Who would be represented on this body? The proposal doesn’t say, but its closing statement offers a hint about the makeup. “Traffic Lights has a valuable role as a consumer education initiative,” the missive concludes. “We would like to work with ISPs, Internet security software providers, rightsholders, and other partners, to deliver this solution as soon as practicably possible.”

They don’t want consumer advocates on that panel ever apparently since they forgot to mention those who try to protect the people.

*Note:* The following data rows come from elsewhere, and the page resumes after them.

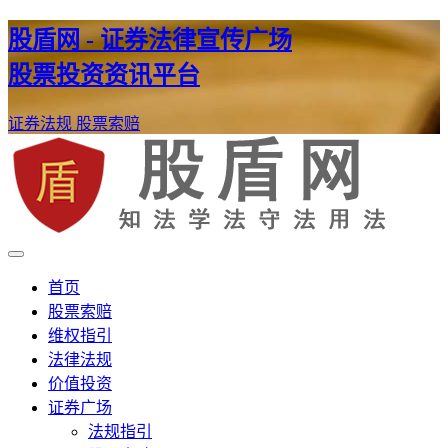
股盾网 - 证券法律宣传广场
股票投资资讯平台
证券法规
股票索赔
证券股票维权网
股盾网
首页
股票索赔
维权指引
法律法规
价值投资
证券广场
法规指引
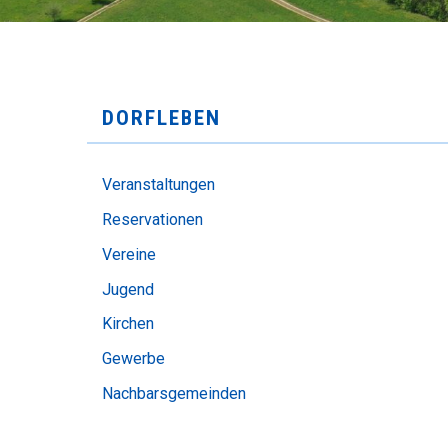
SUBNAVIGATION
DORFLEBEN
Veranstaltungen
Reservationen
Vereine
Jugend
Kirchen
Gewerbe
Nachbarsgemeinden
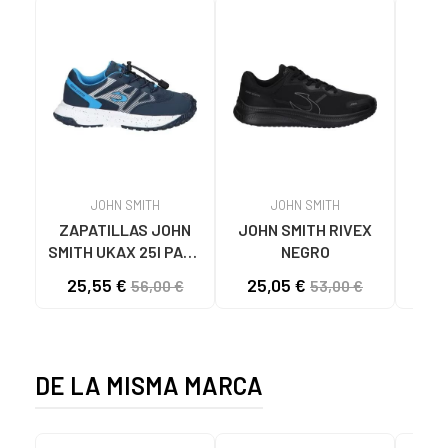
JOHN SMITH
JOHN SMITH
ZAPATILLAS JOHN
JOHN SMITH RIVEX
GEO
SMITH UKAX 25I PARA
NEGRO
GEO
NIÑO AZUL MARINO
25,55 €
25,05 €
28
56,00 €
53,00 €
DEP
C07
DE LA MISMA MARCA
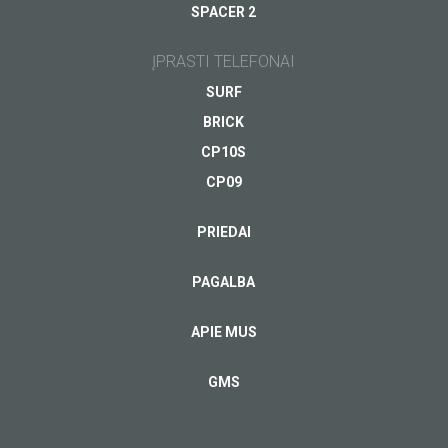
SPACER 2
Jūsų el.pašto adresas
*
ĮPRASTI TELEFONAI
SURF
BRICK
CP10S
CP09
PRIEDAI
PAGALBA
APIE MUS
GMS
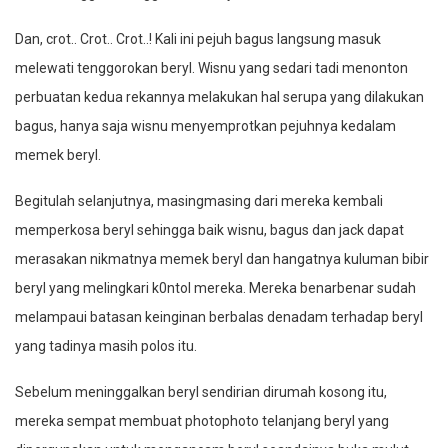
Dan, crot.. Crot.. Crot..! Kali ini pejuh bagus langsung masuk
melewati tenggorokan beryl. Wisnu yang sedari tadi menonton
perbuatan kedua rekannya melakukan hal serupa yang dilakukan
bagus, hanya saja wisnu menyemprotkan pejuhnya kedalam
memek beryl.
Begitulah selanjutnya, masingmasing dari mereka kembali
memperkosa beryl sehingga baik wisnu, bagus dan jack dapat
merasakan nikmatnya memek beryl dan hangatnya kuluman bibir
beryl yang melingkari k0ntol mereka. Mereka benarbenar sudah
melampaui batasan keinginan berbalas denadam terhadap beryl
yang tadinya masih polos itu.
Sebelum meninggalkan beryl sendirian dirumah kosong itu,
mereka sempat membuat photophoto telanjang beryl yang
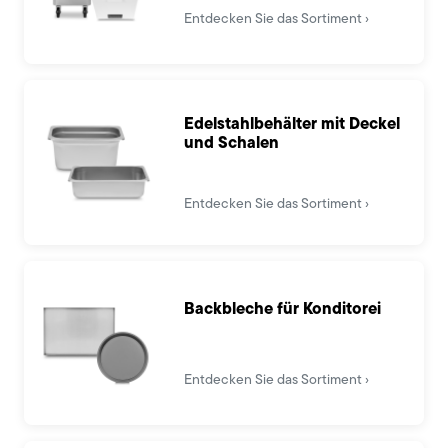
Entdecken Sie das Sortiment
Edelstahlbehälter mit Deckel
und Schalen
Entdecken Sie das Sortiment
Backbleche für Konditorei
Entdecken Sie das Sortiment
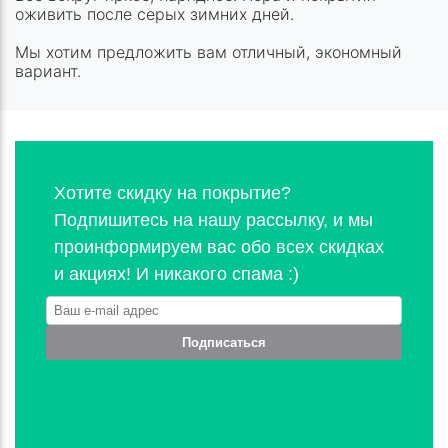
оживить после серых зимних дней.
Мы хотим предложить вам отличный, экономный
вариант.
Хотите скидку на покрытие?
Подпишитесь на нашу рассылку, и мы
проинформируем вас обо всех скидках
и акциях! И никакого спама :)
Подписаться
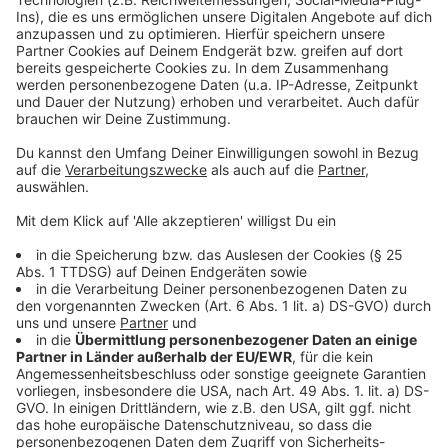
Weitere Meldungen aus Leverkusen
Anzeige
Zoll entdeckt 1.500 Vogelspinnen in
Keksverpackungen
ADAC Stau-Prognose für Leverkusen in den
Sommerferien
Sommerferien in Leverkusen: Programme für Kinder
Anzeige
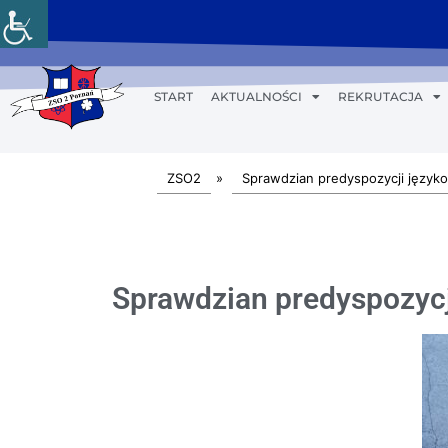
START
AKTUALNOŚCI
REKRUTACJA
ZSO2
»
Sprawdzian predyspozycji języko
Sprawdzian predyspozycj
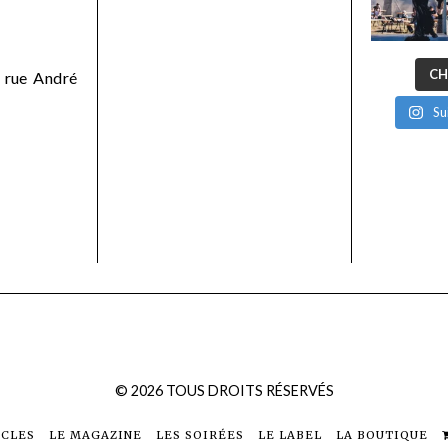
CH
 rue André
Su
©
2026
TOUS DROITS RÉSERVÉS
ICLES
LE MAGAZINE
LES SOIRÉES
LE LABEL
LA BOUTIQUE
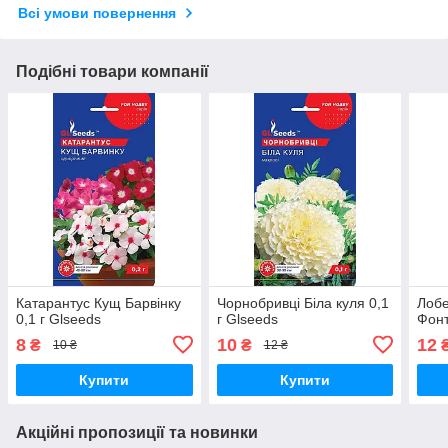
Всі умови повернення
Подібні товари компанії
Катарантус Кущ Барвінку
Чорнобривці Біла куля 0,1
Лобе
0,1 г Glseeds
г Glseeds
Фонт
8
10
12
₴
₴
10 ₴
12 ₴
Купити
Купити
Акційні пропозиції та новинки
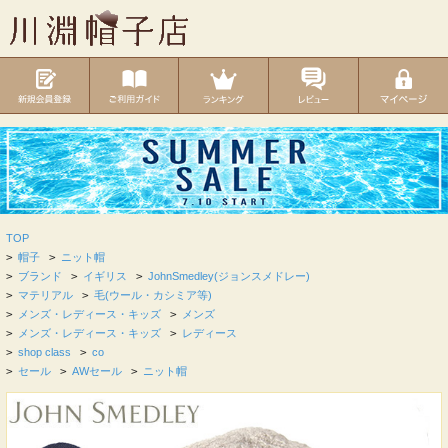
TOP
>
帽子
>
ニット帽
>
ブランド
>
イギリス
>
JohnSmedley(ジョンスメドレー)
>
マテリアル
>
毛(ウール・カシミア等)
>
メンズ・レディース・キッズ
>
メンズ
>
メンズ・レディース・キッズ
>
レディース
>
shop class
>
co
>
セール
>
AWセール
>
ニット帽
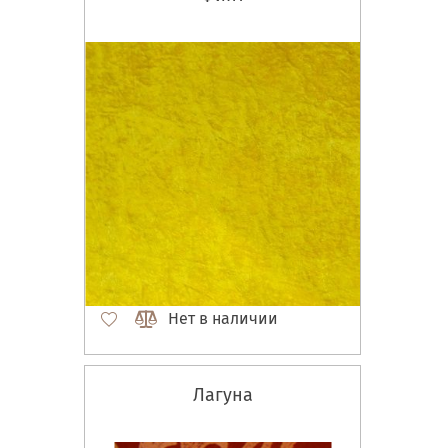
Нет в наличии
Лагуна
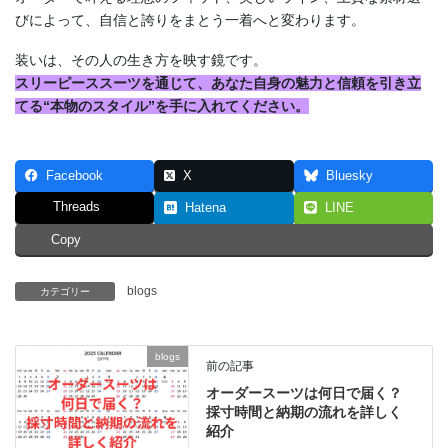
びによって、自信と誇りをまとう一着へと変わります。
装いは、その人の生き方を映す鏡です。
スリーピーススーツを通じて、あなた自身の魅力と信頼を引き立
てる“本物のスタイル”を手に入れてください。
Facebook
X
Bluesky
Threads
Hatena
LINE
Copy
blogs
カテゴリー
blogs
前の記事
オーダースーツは何日で届く？
採寸時間と納期の流れを詳しく
紹介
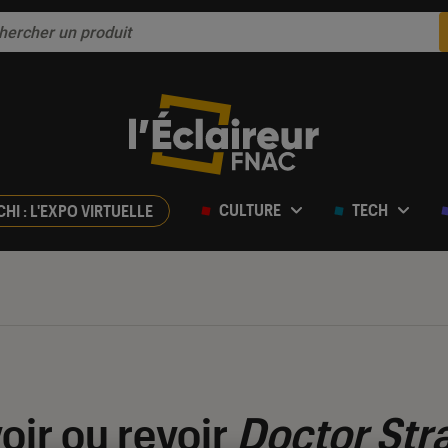
CULTURE
TECH
CHI : L'EXPO VIRTUELLE
voir ou revoir
Doctor Str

The PRS document does point out that the red light/green light system will create a “vital” distinction will provide the “bedrock” for “an escalating series of measures to deal with the remaining determined offenders.”


Translation “We are already thinking of ways on how to use that to block websites that are accused, without caring if the website is actually innocent or not, and we will use this to force ridiculously pricey contracts on others or they face being labeled illegal websites”.

On the bright side who cares, I don’t, most of music piracy happens on legal sites anyways since piracy for music have dropped dramatically is obvious that people found other ways to find that music and they are not paying for it LoL

Anonymous Coward says:

Re: Re:

Translation “We are already thinking of ways on how to use that to block websites that are accused, without caring if the website is actually innocent or not, and we will use this to force ridiculously pricey contracts on others or they face being labeled illegal websites”.

This is exactly why it’s proposed. It’s step one on the master plan towards censoring the pages.

If you can id them, it’s not hard to censor them. You can hear it now, “Google knows which pages are hosting infringing content, just look at the red lights! It’s their duty to prevent lawlessness and blatant disregard to IP on the interwebs!”

Ben (profile) says:

Simpler method

Assuming you agree to their bullshit, there is a simpler way than using ignored DMCA takedowns.

Just have a whitelist of approved sites, based on the PRS own knowldge of licensensing deals. All other sites are therefore unlicensed.

Or is that too simple for the idiots at PRS?

(Yes yes I know that all of this is secondary to putting in place a good business model, not sueing the fans etc)

Otm Shank (profile) says:


By their illustration, did they just appropriate Google’s intellectual property without licensing it? Someone’s in for a red light!

Also, I like how the traffic lights are to the left, while all other Google/AV icons are to the right. Don’t want to get jumbled in with everyone else’s information; this is important to know this arbitrary status.

DannyB (profile) says:

If they know what sites are infringing

If they know which sites are infringing, then why don’t they use their draconian laws to simply get those sites shut down.

Why are they always so focused on links. Enablers. Facilitators. Why harm innocent people. Why not just go directly after the pirates?

Why extradite a kid who ran a site that is legal in his own country, just because he LINKED to some videos? How many other sites link to those videos? If you simply got rid of the site HOSTING the videos, then the sites that link to them wouldn’t matter anymore.

It’s like trying to get rid of signs that say “The Crack House is located on 123 Maple St.”. If you get rid of the crack house, then all of the signs that direct people to it become irrelevant.

These people are not very bright.

Don’t they have the draconian laws to just shut down the hosting sites? Don’t they own enough governments that will do whatever they say? Oh, but it must be the links that actually matter.